From: "Huang, Ying" <ying.huang@linux.alibaba.com>
To: Gregory Price <gourry@gourry.net>
Cc: linux-mm@kvack.org, linux-kernel@vger.kernel.org,
nehagholkar@meta.com, abhishekd@meta.com, kernel-team@meta.com,
david@redhat.com, nphamcs@gmail.com, akpm@linux-foundation.org,
hannes@cmpxchg.org, kbusch@meta.com,
Feng Tang <feng.tang@intel.com>
Subject: Re: [RFC v2 PATCH 0/5] Promotion of Unmapped Page Cache Folios.
Date: Sat, 21 Dec 2024 13:18:04 +0800 [thread overview]
Message-ID: <87o715r4vn.fsf@DESKTOP-5N7EMDA> (raw)
In-Reply-To: <20241210213744.2968-1-gourry@gourry.net> (Gregory Price's message of "Tue, 10 Dec 2024 16:37:39 -0500")
Hi, Gregory,
Thanks for working on this!
Gregory Price <gourry@gourry.net> writes:
> Unmapped page cache pages can be demoted to low-tier memory, but
> they can presently only be promoted in two conditions:
> 1) The page is fully swapped out and re-faulted
> 2) The page becomes mapped (and exposed to NUMA hint faults)
>
> This RFC proposes promoting unmapped page cache pages by using
> folio_mark_accessed as a hotness hint for unmapped pages.
>
> Patches 1-3
> allow NULL as valid input to migration prep interfaces
> for vmf/vma - which is not present in unmapped folios.
> Patch 4
> adds NUMA_HINT_PAGE_CACHE to vmstat
> Patch 5
> adds the promotion mechanism, along with a sysfs
> extension which defaults the behavior to off.
> /sys/kernel/mm/numa/pagecache_promotion_enabled
>
> Functional test showed that we are able to reclaim some performance
> in canned scenarios (a file gets demoted and becomes hot with
> relatively little contention).
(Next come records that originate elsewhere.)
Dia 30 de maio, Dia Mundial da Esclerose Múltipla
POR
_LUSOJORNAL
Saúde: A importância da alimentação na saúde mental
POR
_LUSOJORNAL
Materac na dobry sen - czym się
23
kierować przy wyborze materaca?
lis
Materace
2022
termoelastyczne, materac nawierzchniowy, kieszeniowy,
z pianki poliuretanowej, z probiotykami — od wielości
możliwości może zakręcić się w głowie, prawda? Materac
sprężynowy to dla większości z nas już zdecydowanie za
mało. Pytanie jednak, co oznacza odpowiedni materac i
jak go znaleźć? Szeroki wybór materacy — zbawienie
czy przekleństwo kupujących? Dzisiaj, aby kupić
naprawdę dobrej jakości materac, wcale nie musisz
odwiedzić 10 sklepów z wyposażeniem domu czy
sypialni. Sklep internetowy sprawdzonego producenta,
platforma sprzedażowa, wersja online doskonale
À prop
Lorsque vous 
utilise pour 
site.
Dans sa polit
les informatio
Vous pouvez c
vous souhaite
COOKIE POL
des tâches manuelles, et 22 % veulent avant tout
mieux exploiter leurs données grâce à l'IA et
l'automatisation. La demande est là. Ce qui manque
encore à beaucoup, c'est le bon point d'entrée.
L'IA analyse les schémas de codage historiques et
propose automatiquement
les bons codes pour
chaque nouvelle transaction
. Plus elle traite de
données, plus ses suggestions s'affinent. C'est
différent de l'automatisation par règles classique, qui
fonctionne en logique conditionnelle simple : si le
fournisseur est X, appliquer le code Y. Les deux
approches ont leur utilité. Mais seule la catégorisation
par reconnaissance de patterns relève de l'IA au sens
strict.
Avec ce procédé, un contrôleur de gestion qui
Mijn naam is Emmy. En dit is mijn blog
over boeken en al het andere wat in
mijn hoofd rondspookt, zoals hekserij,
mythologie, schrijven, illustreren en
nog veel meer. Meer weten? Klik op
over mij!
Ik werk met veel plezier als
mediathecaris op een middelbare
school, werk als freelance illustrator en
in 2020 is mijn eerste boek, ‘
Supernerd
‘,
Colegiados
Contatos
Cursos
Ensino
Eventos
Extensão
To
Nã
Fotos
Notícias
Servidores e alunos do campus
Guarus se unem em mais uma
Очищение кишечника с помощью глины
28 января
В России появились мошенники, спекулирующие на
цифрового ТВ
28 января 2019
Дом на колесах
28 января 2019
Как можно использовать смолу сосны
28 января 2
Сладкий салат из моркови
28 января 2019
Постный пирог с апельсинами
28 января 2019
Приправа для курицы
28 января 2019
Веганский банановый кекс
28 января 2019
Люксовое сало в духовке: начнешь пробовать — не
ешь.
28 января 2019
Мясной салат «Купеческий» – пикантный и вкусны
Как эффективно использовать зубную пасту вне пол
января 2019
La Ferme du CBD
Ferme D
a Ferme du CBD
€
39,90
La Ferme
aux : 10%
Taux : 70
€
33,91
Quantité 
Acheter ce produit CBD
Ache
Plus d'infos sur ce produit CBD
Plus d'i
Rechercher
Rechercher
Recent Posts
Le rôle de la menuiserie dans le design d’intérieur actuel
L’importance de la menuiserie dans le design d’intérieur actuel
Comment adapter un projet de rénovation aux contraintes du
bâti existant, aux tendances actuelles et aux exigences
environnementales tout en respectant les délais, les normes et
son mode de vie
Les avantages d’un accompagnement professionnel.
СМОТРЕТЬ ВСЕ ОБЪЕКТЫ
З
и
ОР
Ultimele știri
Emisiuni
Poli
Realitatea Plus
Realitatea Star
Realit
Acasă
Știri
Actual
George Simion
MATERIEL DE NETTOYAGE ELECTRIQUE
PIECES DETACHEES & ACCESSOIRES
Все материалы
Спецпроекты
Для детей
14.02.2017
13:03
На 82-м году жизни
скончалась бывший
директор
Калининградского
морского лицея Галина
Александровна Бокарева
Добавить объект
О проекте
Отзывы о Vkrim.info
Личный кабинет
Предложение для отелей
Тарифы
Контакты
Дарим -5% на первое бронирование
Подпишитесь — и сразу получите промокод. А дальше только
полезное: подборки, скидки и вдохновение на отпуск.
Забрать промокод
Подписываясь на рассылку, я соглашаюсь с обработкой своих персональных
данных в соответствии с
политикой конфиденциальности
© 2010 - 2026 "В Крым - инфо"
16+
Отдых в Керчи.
See test/overhead section below.
>
> v2
> - cleanup first commit to be accurate and take Ying's feedback
> - cleanup NUMA_HINT_ define usage
> - add NUMA_HINT_ type selection macro to keep code clean
> - mild comment updates
>
> Open Questions:
> ======
> 1) Should we also add a limit to how much can be forced onto
> a single task's promotion list at any one time? This might
> piggy-back on the existing TPP promotion limit (256MB?) and
> would simply add something like task->promo_count.
>
> Technically we are limited by the batch read-rate before a
> TASK_RESUME occurs.
>
> 2) Should we exempt certain forms of folios, or add additional
> knobs/levers in to deal with things like large folios?
>
> 3) We added NUMA_HINT_PAGE_CACHE to differentiate hint faults
> so we could validate the behavior works as intended. Should
> we just call this a NUMA_HINT_FAULT and not add a new hint?
>
> 4) Benchmark suggestions that can pressure 1TB memory. This is
> not my typical wheelhouse, so if folks know of a useful
> benchmark that can pressure my 1TB (768 DRAM / 256 CXL) setup,
> I'd like to add additional measurements here.
>
> Development Notes
> =================
>
> During development, we explored the following proposals:
>
> 1) directly promoting within folio_mark_accessed (FMA)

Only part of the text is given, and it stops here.